In his new book, The Blood Telegram: Nixon, Kissinger, and a Forgotten Genocide, Gary J. Bass, recounts an incident where former secretary of state Henry Kissinger is correcting US President Richard Nixon as he repeatedly refers to the then East Pakistani leader Sheikh Mujibur Rahman as Mujo, not Mujib. Many Nepalis may find this anecdote hilarious if not for the deadly atrocities that were being committed in present-day Bangladesh with tacit approval of two of the most powerful men.
While the Watergate revelations have caught the global public’s imagination for decades, Nixon and Kissinger’s support of West Pakistan’s military dictatorship in East Pakistan and subsequent brutalities are not as well-known. Bass effectively mines the heretofore unexploited portions of the Oval Office tapes that Nixon secretly recorded in 1971, to divulge the dirty secrets of Bangladesh’s liberation war.

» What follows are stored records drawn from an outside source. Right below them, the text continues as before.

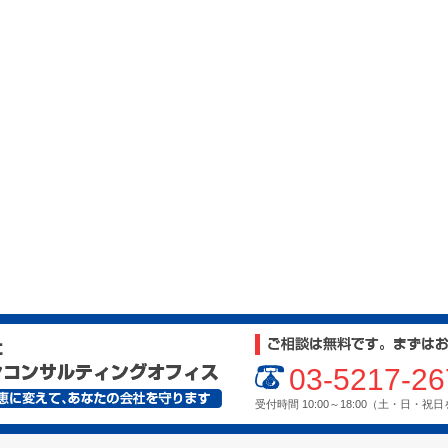
03-5217-26
受付時間 10:00～18:00（土・日・祝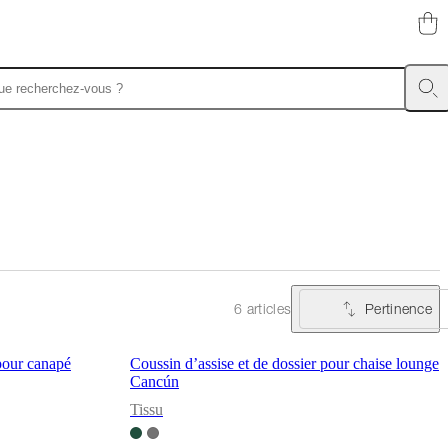
Pertinence
6 articles
 pour canapé
Coussin d’assise et de dossier pour chaise lounge
Cancún
Tissu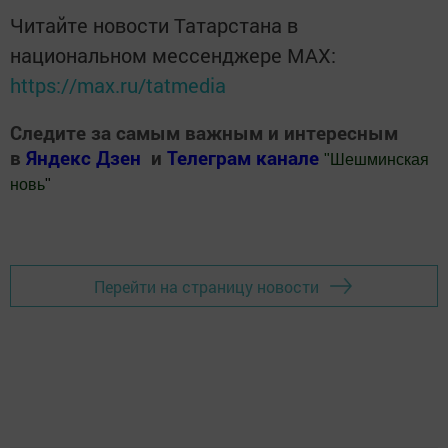
Читайте новости Татарстана в
национальном мессенджере MАХ:
https://max.ru/tatmedia
Следите за самым важным и интересным
в
Яндекс Дзен
и
Телеграм канале
"
Шешминская
новь
"
Добавить Шешминскую новь в Яндекс.Новости
Перейти на страницу новости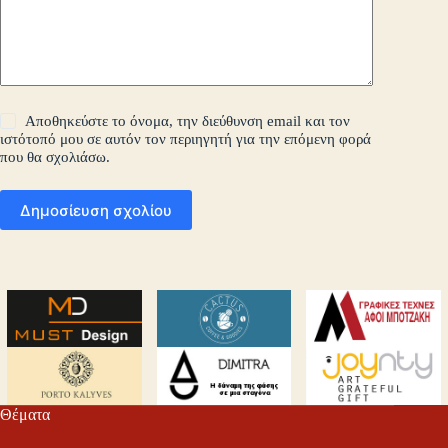
Αποθηκεύστε το όνομα, την διεύθυνση email και τον
ιστότοπό μου σε αυτόν τον περιηγητή για την επόμενη φορά
που θα σχολιάσω.
Δημοσίευση σχολίου
Θέματα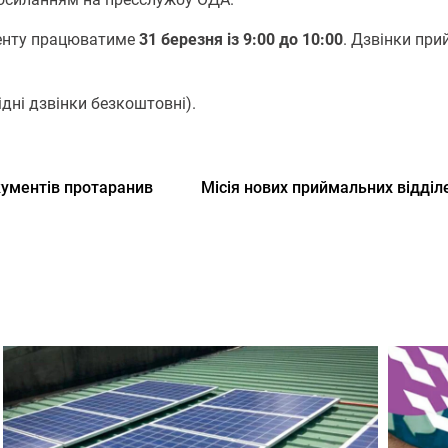
менту працюватиме
31 березня із 9:00 до 10:00
. Дзвінки пр
ідні дзвінки безкоштовні).
кументів протаранив
Місія нових приймальних відділ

The Blood Telegram: Nixon, Kissinger, and a Forgotten Genocide
By Gary J Bass
Knopf 2013
Price $30 (hardcover)
528 pages
Nixon and Kissinger were told in no uncertain terms by their diplomats (chiefly Archer Blood in Dhaka, hence the title Blood Telegram) of a potential genocide by Pakistani military rulers at that time. But the president and his right hand man obviously chose to ignore these warnings. In fact the tapes make it clear that they stood staunchly behind Pakistani President General Yahya Khan and his men.
Nixon was genuinely fond of Khan and harboured a deep seated antipathy towards Indian Prime Minister, Indira Gandhi, who was behind Bangladesh’s struggle for independence. This, however, was only part of the reason for America’s support. International geopolitics also played a decisive role.
Kissinger and Nixon were secretly trying to establish a historic meeting of US and China, which would bolster Nixon’s approval rating. The go-between man who would help arrange this meeting was none other than General Khan. Anything else that came in the way (like East Pakistan’s seething discontent after the army quashed the results of the historic 1970 elections) had to be shoved aside for a greater cause.
Amazingly, Nixon and Kissinger also secretly encouraged China to amass troops on the Indian border to scare the Gandhi government and illegally (the US government had voted against this) supplied weapons to the Pakistani military. When the tragic slaughter of Hindu Bengalis took place in East Pakistan, it was clearly with the help of America’s devastating firepower.
As a result of this genocide (a tragedy apparently bloodier than Bosnia), about 10 million refugees poured into the Indian state of West Bengal. The Indian government was at its wits end trying to control the unfolding calamity. Much to India’s credit, it did not close its borders to the Bengali Hindus who were fleeing their own country from the marauding Pakistani soldiers. Finally with the intervention of the Indian army and the Bangladeshi liberation fighters (at times the latter group sought their own cruel justice against the Pakistani soldiers), Dhaka fell in the winter of 1971 and a new country was born.
What comes across very strongly time and again in The Blood Telegram is that Nixon and Kissinger were driven to do what they did not just by Cold War realpolitik, but a bitter personal dislike for Indira Gandhi and India. And not unsurprisingly both men gloss over this important ‘game- changing’ tragedy in South Asia in the several books that they would go on to pen.